The news. On June 18, 2026, Vishesh Tripathi and Abhay Kumar posted Grouped Query Experts (GQE) to arXiv. GQE is a mixture-of-experts layer built on top of grouped-query attention: within each GQA group, a per-token router selects k of the query heads to run while all key-value heads stay dense. On a fixed 30-billion-token budget at the 250-million-parameter scale, the paper reports that activating only half the query heads per token matches the all-active GQA baseline in downstream accuracy, while reducing the active query-head computation. Read the paper →

Picture a hospital triage desk.

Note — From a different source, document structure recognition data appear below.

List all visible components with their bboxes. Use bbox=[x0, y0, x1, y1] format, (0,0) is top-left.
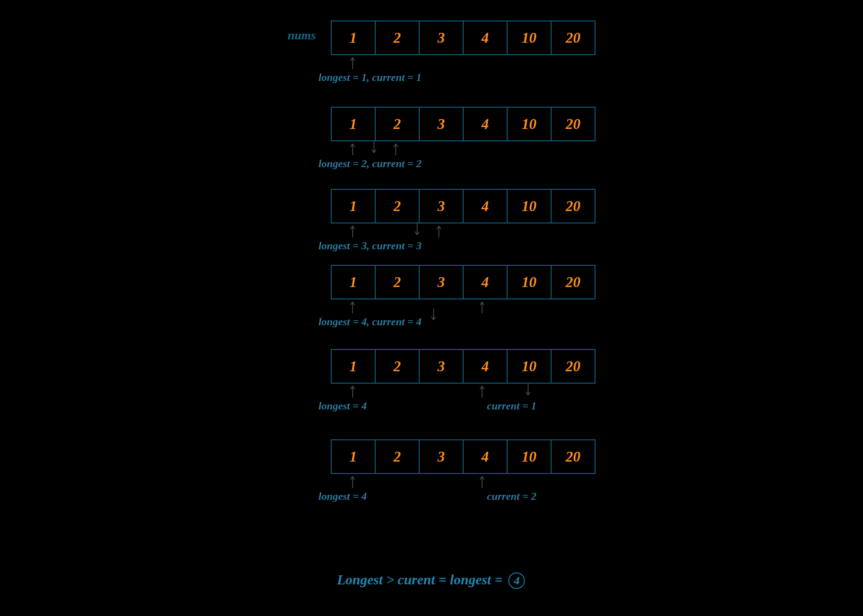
array-cell: 2 bbox=[375, 189, 420, 223]
array-row-step-3: 12341020 bbox=[331, 265, 595, 299]
array-cell: 4 bbox=[463, 439, 508, 474]
step-caption: longest = 3, current = 3 bbox=[318, 240, 422, 252]
array-cell: 20 bbox=[551, 439, 595, 474]
array-cell: 10 bbox=[507, 21, 551, 55]
step-caption: longest = 2, current = 2 bbox=[318, 158, 422, 170]
step-caption-right: current = 2 bbox=[487, 490, 536, 503]
pointer-up-arrow bbox=[478, 474, 486, 490]
pointer-up-arrow bbox=[349, 141, 356, 158]
array-variable-label: nums bbox=[288, 28, 316, 42]
array-cell: 4 bbox=[463, 21, 508, 55]
final-result-text: Longest > curent = longest = 4 bbox=[337, 572, 525, 589]
pointer-down-arrow bbox=[370, 141, 378, 158]
array-cell: 1 bbox=[331, 21, 376, 55]
pointer-down-arrow bbox=[524, 384, 532, 400]
final-prefix: Longest > curent = longest = bbox=[337, 572, 506, 587]
pointer-up-arrow bbox=[392, 141, 399, 158]
array-cell: 10 bbox=[507, 189, 551, 223]
pointer-down-arrow bbox=[413, 223, 421, 240]
array-row-step-2: 12341020 bbox=[331, 189, 595, 223]
array-cell: 3 bbox=[419, 265, 464, 299]
array-cell: 20 bbox=[551, 21, 595, 55]
array-cell: 20 bbox=[551, 107, 595, 141]
array-cell: 2 bbox=[375, 265, 420, 299]
array-cell: 2 bbox=[375, 439, 420, 474]
array-cell: 2 bbox=[375, 349, 420, 384]
array-cell: 10 bbox=[507, 349, 551, 384]
array-cell: 1 bbox=[331, 439, 376, 474]
step-caption-left: longest = 4 bbox=[318, 490, 367, 503]
array-cell: 10 bbox=[507, 107, 551, 141]
array-cell: 20 bbox=[551, 189, 595, 223]
array-cell: 2 bbox=[375, 107, 420, 141]
array-cell: 20 bbox=[551, 265, 595, 299]
step-caption-left: longest = 4 bbox=[318, 400, 367, 412]
pointer-up-arrow bbox=[435, 223, 443, 240]
array-cell: 1 bbox=[331, 189, 376, 223]
array-row-step-0: 12341020 bbox=[331, 21, 595, 55]
pointer-up-arrow bbox=[349, 299, 356, 316]
array-cell: 1 bbox=[331, 349, 376, 384]
step-caption: longest = 1, current = 1 bbox=[318, 71, 422, 84]
array-cell: 3 bbox=[419, 107, 464, 141]
array-cell: 3 bbox=[419, 189, 464, 223]
array-cell: 10 bbox=[507, 265, 551, 299]
array-cell: 4 bbox=[463, 107, 508, 141]
pointer-up-arrow bbox=[349, 474, 356, 490]
pointer-up-arrow bbox=[349, 223, 356, 240]
array-cell: 2 bbox=[375, 21, 420, 55]
array-cell: 20 bbox=[551, 349, 595, 384]
pointer-up-arrow bbox=[478, 299, 486, 316]
step-caption: longest = 4, current = 4 bbox=[318, 316, 422, 328]
step-caption-right: current = 1 bbox=[487, 400, 536, 412]
array-cell: 10 bbox=[507, 439, 551, 474]
pointer-up-arrow bbox=[478, 384, 486, 400]
array-row-step-4: 12341020 bbox=[331, 349, 595, 384]
array-cell: 1 bbox=[331, 107, 376, 141]
array-cell: 3 bbox=[419, 439, 464, 474]
array-cell: 4 bbox=[463, 189, 508, 223]
pointer-up-arrow bbox=[349, 384, 356, 400]
array-cell: 3 bbox=[419, 21, 464, 55]
array-row-step-1: 12341020 bbox=[331, 107, 595, 141]
array-cell: 1 bbox=[331, 265, 376, 299]
array-cell: 4 bbox=[463, 349, 508, 384]
final-value-circled: 4 bbox=[508, 572, 525, 589]
pointer-down-arrow bbox=[430, 308, 437, 325]
array-row-step-5: 12341020 bbox=[331, 439, 595, 474]
pointer-up-arrow bbox=[349, 55, 356, 71]
array-cell: 3 bbox=[419, 349, 464, 384]
array-cell: 4 bbox=[463, 265, 508, 299]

A patient walks in, and the triage nurse does not call in every specialist on the roster — she pages only the few whose expertise this patient actually needs. A sprained wrist gets the orthopedist; a routine check needs almost no one. Everyone she pages reads from the same shared records desk, which is always staffed, but the specialists themselves are summoned on demand. Most patients simply don't need the whole roster — and paging the whole roster for everyone is exactly the waste GQE is built to remove.

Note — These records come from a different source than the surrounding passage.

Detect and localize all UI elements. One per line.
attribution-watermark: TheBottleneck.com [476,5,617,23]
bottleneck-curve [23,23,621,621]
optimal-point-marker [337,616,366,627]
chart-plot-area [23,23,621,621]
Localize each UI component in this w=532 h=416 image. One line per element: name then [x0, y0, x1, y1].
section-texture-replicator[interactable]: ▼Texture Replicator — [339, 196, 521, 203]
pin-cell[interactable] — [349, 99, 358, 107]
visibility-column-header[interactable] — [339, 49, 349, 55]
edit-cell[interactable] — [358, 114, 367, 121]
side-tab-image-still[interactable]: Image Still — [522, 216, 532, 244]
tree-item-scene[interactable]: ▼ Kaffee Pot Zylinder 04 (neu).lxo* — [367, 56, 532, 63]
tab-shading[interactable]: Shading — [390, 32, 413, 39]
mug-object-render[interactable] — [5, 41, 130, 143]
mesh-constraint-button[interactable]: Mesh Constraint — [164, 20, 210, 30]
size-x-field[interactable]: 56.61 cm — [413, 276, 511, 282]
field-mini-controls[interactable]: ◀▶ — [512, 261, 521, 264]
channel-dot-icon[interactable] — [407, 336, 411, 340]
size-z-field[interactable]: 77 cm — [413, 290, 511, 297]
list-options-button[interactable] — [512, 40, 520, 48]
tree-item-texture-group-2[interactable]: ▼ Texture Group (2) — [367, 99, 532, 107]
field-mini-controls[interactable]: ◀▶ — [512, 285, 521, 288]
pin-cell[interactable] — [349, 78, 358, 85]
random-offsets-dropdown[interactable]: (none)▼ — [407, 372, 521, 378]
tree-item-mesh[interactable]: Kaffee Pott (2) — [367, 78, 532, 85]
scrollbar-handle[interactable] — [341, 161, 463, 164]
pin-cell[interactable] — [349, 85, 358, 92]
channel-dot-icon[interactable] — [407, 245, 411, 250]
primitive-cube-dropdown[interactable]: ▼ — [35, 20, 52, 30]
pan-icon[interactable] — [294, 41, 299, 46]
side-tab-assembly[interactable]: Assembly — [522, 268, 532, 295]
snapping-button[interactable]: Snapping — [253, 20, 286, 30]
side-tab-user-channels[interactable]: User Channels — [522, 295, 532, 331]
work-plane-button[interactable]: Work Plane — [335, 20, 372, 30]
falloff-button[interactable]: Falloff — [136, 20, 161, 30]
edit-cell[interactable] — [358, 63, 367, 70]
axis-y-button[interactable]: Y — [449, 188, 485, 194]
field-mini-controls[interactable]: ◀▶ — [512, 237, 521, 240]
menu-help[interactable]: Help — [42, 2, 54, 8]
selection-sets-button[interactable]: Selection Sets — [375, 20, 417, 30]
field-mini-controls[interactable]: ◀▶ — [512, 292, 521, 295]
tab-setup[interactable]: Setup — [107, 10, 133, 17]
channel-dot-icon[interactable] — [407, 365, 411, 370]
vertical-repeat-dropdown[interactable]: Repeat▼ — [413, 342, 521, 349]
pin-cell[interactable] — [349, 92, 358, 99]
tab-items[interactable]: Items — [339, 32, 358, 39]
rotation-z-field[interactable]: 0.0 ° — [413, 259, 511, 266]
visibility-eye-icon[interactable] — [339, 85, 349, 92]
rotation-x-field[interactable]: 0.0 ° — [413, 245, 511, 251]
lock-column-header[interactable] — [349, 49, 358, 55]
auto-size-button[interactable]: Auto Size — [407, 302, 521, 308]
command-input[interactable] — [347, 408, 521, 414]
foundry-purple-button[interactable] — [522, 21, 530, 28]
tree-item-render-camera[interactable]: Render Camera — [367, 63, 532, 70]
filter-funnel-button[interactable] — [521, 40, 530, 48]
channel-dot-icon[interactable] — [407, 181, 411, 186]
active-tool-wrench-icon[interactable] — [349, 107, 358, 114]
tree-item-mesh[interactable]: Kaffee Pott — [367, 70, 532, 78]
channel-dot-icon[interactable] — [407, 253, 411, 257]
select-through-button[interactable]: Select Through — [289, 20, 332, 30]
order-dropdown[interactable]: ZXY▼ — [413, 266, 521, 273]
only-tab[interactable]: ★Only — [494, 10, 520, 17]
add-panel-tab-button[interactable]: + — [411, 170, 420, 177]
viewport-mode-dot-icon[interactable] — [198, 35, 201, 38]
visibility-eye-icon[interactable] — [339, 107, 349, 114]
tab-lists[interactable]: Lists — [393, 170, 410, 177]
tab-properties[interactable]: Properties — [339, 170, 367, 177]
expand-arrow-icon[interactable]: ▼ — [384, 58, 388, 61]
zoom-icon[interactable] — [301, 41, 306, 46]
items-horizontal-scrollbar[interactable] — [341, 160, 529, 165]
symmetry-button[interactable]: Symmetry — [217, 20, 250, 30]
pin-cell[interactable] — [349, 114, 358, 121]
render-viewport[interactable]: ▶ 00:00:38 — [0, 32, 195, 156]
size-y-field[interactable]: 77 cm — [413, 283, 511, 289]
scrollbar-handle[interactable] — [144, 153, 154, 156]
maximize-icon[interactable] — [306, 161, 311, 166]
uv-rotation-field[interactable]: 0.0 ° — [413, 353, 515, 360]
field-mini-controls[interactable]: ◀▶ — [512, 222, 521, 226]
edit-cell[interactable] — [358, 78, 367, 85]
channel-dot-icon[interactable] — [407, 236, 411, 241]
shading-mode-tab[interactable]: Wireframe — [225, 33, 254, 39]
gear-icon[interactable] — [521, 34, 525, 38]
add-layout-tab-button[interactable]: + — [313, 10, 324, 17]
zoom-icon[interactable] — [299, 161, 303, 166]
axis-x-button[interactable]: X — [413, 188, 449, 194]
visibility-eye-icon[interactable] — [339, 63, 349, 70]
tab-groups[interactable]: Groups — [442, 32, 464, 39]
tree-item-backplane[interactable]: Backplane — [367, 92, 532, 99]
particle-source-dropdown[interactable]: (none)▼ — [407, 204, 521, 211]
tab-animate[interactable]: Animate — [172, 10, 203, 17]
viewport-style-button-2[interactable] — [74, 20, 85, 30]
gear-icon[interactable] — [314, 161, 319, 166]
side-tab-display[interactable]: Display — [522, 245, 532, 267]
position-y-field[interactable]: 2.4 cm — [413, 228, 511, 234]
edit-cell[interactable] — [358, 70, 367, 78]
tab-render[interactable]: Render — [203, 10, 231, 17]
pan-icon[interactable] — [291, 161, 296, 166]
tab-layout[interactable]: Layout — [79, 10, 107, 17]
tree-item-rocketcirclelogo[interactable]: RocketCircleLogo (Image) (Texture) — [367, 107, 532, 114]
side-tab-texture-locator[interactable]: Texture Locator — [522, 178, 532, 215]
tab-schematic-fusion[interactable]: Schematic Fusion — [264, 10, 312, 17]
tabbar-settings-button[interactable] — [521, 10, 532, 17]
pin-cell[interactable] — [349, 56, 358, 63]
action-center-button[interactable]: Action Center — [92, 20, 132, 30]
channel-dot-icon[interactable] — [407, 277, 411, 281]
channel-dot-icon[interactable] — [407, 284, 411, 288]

Standard attention is the opposite triage desk: it calls in every specialist for every patient. Each token runs through all of the attention heads, whether it's an easy token the model could almost guess or a hard one that genuinely needs the full panel. The paper's framing is blunt — dense attention "applies the same set of attention heads to every token regardless of token difficulty or information content," and that uniform activation wastes compute, a cost that climbs as sequences get longer and attention becomes the most expensive part of the model.

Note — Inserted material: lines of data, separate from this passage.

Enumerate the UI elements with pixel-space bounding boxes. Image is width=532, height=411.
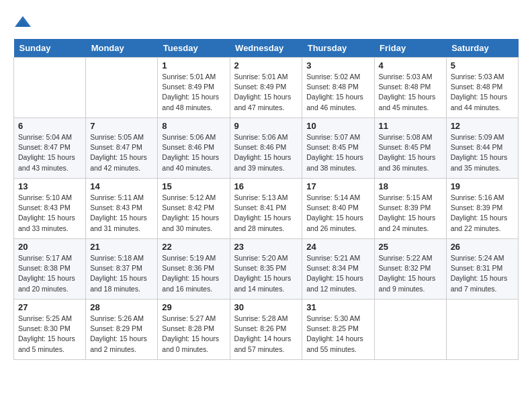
- calendar-cell: 22Sunrise: 5:19 AM Sunset: 8:36 PM Dayli…: [158, 239, 230, 300]
- day-number: 6: [18, 121, 81, 131]
- day-number: 18: [379, 181, 442, 191]
- calendar-cell: 14Sunrise: 5:11 AM Sunset: 8:43 PM Dayli…: [86, 179, 158, 239]
- calendar-cell: 12Sunrise: 5:09 AM Sunset: 8:44 PM Dayli…: [446, 118, 518, 179]
- calendar-cell: 18Sunrise: 5:15 AM Sunset: 8:39 PM Dayli…: [374, 179, 446, 239]
- day-number: 15: [162, 181, 225, 191]
- calendar-cell: 8Sunrise: 5:06 AM Sunset: 8:46 PM Daylig…: [158, 118, 230, 179]
- day-number: 3: [306, 60, 369, 71]
- day-info: Sunrise: 5:12 AM Sunset: 8:42 PM Dayligh…: [162, 193, 225, 234]
- calendar-cell: 21Sunrise: 5:18 AM Sunset: 8:37 PM Dayli…: [86, 239, 158, 300]
- calendar-week-row: 20Sunrise: 5:17 AM Sunset: 8:38 PM Dayli…: [14, 239, 519, 300]
- day-number: 27: [18, 302, 81, 312]
- day-number: 2: [234, 60, 298, 71]
- day-info: Sunrise: 5:05 AM Sunset: 8:47 PM Dayligh…: [90, 132, 153, 173]
- day-number: 30: [234, 302, 298, 312]
- day-number: 8: [162, 121, 225, 131]
- day-number: 23: [234, 242, 298, 252]
- calendar-cell: 11Sunrise: 5:08 AM Sunset: 8:45 PM Dayli…: [374, 118, 446, 179]
- day-info: Sunrise: 5:13 AM Sunset: 8:41 PM Dayligh…: [234, 193, 298, 234]
- calendar-cell: 15Sunrise: 5:12 AM Sunset: 8:42 PM Dayli…: [158, 179, 230, 239]
- day-info: Sunrise: 5:27 AM Sunset: 8:28 PM Dayligh…: [162, 314, 225, 355]
- calendar-cell: 7Sunrise: 5:05 AM Sunset: 8:47 PM Daylig…: [86, 118, 158, 179]
- calendar-cell: 17Sunrise: 5:14 AM Sunset: 8:40 PM Dayli…: [302, 179, 374, 239]
- day-info: Sunrise: 5:07 AM Sunset: 8:45 PM Dayligh…: [306, 132, 369, 173]
- column-header-sunday: Sunday: [14, 39, 86, 58]
- calendar-week-row: 13Sunrise: 5:10 AM Sunset: 8:43 PM Dayli…: [14, 179, 519, 239]
- calendar-cell: [446, 300, 518, 360]
- calendar-cell: 1Sunrise: 5:01 AM Sunset: 8:49 PM Daylig…: [158, 58, 230, 118]
- day-info: Sunrise: 5:17 AM Sunset: 8:38 PM Dayligh…: [18, 253, 81, 294]
- column-header-monday: Monday: [86, 39, 158, 58]
- page-header: [13, 13, 519, 32]
- day-info: Sunrise: 5:25 AM Sunset: 8:30 PM Dayligh…: [18, 314, 81, 355]
- day-number: 4: [379, 60, 442, 71]
- day-info: Sunrise: 5:06 AM Sunset: 8:46 PM Dayligh…: [162, 132, 225, 173]
- column-header-friday: Friday: [374, 39, 446, 58]
- day-number: 13: [18, 181, 81, 191]
- day-info: Sunrise: 5:14 AM Sunset: 8:40 PM Dayligh…: [306, 193, 369, 234]
- day-info: Sunrise: 5:09 AM Sunset: 8:44 PM Dayligh…: [451, 132, 514, 173]
- calendar-cell: 16Sunrise: 5:13 AM Sunset: 8:41 PM Dayli…: [230, 179, 302, 239]
- day-number: 12: [451, 121, 514, 131]
- day-info: Sunrise: 5:28 AM Sunset: 8:26 PM Dayligh…: [234, 314, 298, 355]
- calendar-cell: 24Sunrise: 5:21 AM Sunset: 8:34 PM Dayli…: [302, 239, 374, 300]
- day-number: 14: [90, 181, 153, 191]
- day-info: Sunrise: 5:15 AM Sunset: 8:39 PM Dayligh…: [379, 193, 442, 234]
- column-header-saturday: Saturday: [446, 39, 518, 58]
- day-number: 31: [306, 302, 369, 312]
- calendar-cell: 29Sunrise: 5:27 AM Sunset: 8:28 PM Dayli…: [158, 300, 230, 360]
- day-number: 24: [306, 242, 369, 252]
- day-info: Sunrise: 5:03 AM Sunset: 8:48 PM Dayligh…: [379, 72, 442, 113]
- day-info: Sunrise: 5:04 AM Sunset: 8:47 PM Dayligh…: [18, 132, 81, 173]
- day-info: Sunrise: 5:30 AM Sunset: 8:25 PM Dayligh…: [306, 314, 369, 355]
- day-info: Sunrise: 5:26 AM Sunset: 8:29 PM Dayligh…: [90, 314, 153, 355]
- calendar-cell: 31Sunrise: 5:30 AM Sunset: 8:25 PM Dayli…: [302, 300, 374, 360]
- day-info: Sunrise: 5:21 AM Sunset: 8:34 PM Dayligh…: [306, 253, 369, 294]
- logo: [13, 13, 35, 32]
- calendar-cell: 27Sunrise: 5:25 AM Sunset: 8:30 PM Dayli…: [14, 300, 86, 360]
- calendar-week-row: 1Sunrise: 5:01 AM Sunset: 8:49 PM Daylig…: [14, 58, 519, 118]
- day-info: Sunrise: 5:24 AM Sunset: 8:31 PM Dayligh…: [451, 253, 514, 294]
- calendar-cell: 13Sunrise: 5:10 AM Sunset: 8:43 PM Dayli…: [14, 179, 86, 239]
- calendar-cell: 6Sunrise: 5:04 AM Sunset: 8:47 PM Daylig…: [14, 118, 86, 179]
- day-info: Sunrise: 5:20 AM Sunset: 8:35 PM Dayligh…: [234, 253, 298, 294]
- day-number: 28: [90, 302, 153, 312]
- day-number: 1: [162, 60, 225, 71]
- column-header-thursday: Thursday: [302, 39, 374, 58]
- calendar-cell: 9Sunrise: 5:06 AM Sunset: 8:46 PM Daylig…: [230, 118, 302, 179]
- day-info: Sunrise: 5:03 AM Sunset: 8:48 PM Dayligh…: [451, 72, 514, 113]
- day-info: Sunrise: 5:19 AM Sunset: 8:36 PM Dayligh…: [162, 253, 225, 294]
- day-info: Sunrise: 5:02 AM Sunset: 8:48 PM Dayligh…: [306, 72, 369, 113]
- calendar-week-row: 27Sunrise: 5:25 AM Sunset: 8:30 PM Dayli…: [14, 300, 519, 360]
- day-number: 20: [18, 242, 81, 252]
- day-number: 5: [451, 60, 514, 71]
- day-info: Sunrise: 5:22 AM Sunset: 8:32 PM Dayligh…: [379, 253, 442, 294]
- calendar-cell: 5Sunrise: 5:03 AM Sunset: 8:48 PM Daylig…: [446, 58, 518, 118]
- day-number: 19: [451, 181, 514, 191]
- calendar-cell: 26Sunrise: 5:24 AM Sunset: 8:31 PM Dayli…: [446, 239, 518, 300]
- day-info: Sunrise: 5:08 AM Sunset: 8:45 PM Dayligh…: [379, 132, 442, 173]
- column-header-wednesday: Wednesday: [230, 39, 302, 58]
- logo-icon: [13, 13, 32, 32]
- day-number: 22: [162, 242, 225, 252]
- day-info: Sunrise: 5:11 AM Sunset: 8:43 PM Dayligh…: [90, 193, 153, 234]
- column-header-tuesday: Tuesday: [158, 39, 230, 58]
- calendar-cell: 25Sunrise: 5:22 AM Sunset: 8:32 PM Dayli…: [374, 239, 446, 300]
- day-number: 25: [379, 242, 442, 252]
- calendar-cell: 28Sunrise: 5:26 AM Sunset: 8:29 PM Dayli…: [86, 300, 158, 360]
- day-info: Sunrise: 5:16 AM Sunset: 8:39 PM Dayligh…: [451, 193, 514, 234]
- calendar-cell: [14, 58, 86, 118]
- day-info: Sunrise: 5:10 AM Sunset: 8:43 PM Dayligh…: [18, 193, 81, 234]
- calendar-cell: 30Sunrise: 5:28 AM Sunset: 8:26 PM Dayli…: [230, 300, 302, 360]
- calendar-cell: 20Sunrise: 5:17 AM Sunset: 8:38 PM Dayli…: [14, 239, 86, 300]
- day-number: 9: [234, 121, 298, 131]
- calendar-cell: [86, 58, 158, 118]
- day-number: 21: [90, 242, 153, 252]
- day-info: Sunrise: 5:18 AM Sunset: 8:37 PM Dayligh…: [90, 253, 153, 294]
- day-number: 10: [306, 121, 369, 131]
- day-number: 11: [379, 121, 442, 131]
- calendar-cell: 23Sunrise: 5:20 AM Sunset: 8:35 PM Dayli…: [230, 239, 302, 300]
- calendar-cell: 19Sunrise: 5:16 AM Sunset: 8:39 PM Dayli…: [446, 179, 518, 239]
- calendar-cell: 10Sunrise: 5:07 AM Sunset: 8:45 PM Dayli…: [302, 118, 374, 179]
- calendar-table: SundayMondayTuesdayWednesdayThursdayFrid…: [13, 39, 519, 360]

MHA (standard)QKV8 KV pairs — full sizeMQAQKV1 KV pair — 8× smallerGQA (modern)QKV2 KV pairs — 4× smaller

The records desk is already shared. Grouped-query attention — the layout in the diagram's rightmost panel — long ago stopped giving every query head its own key-value head; instead a group of query heads shares one KV head, which is what keeps the KV cache small. So the keys and values are not the repeated, per-token cost — the query heads are. That is the opening GQE walks through: if the expensive, repeated work lives in the query heads, then that is where a router should decide who actually shows up.

Grouped Query Experts turns each GQA group's query heads into experts. A lightweight per-token router scores them and activates only the top k, leaving the rest idle for that token, while the shared key-value heads stay dense for everyone — exactly the always-staffed records desk. This is mixture-of-experts applied to attention's query projection rather than to the feed-forward network where MoE usually lives. Because only the query side is gated and the KV side never changes, GQE keeps every KV-cache benefit of GQA and shrinks only the active query-head compute — the cache footprint is identical.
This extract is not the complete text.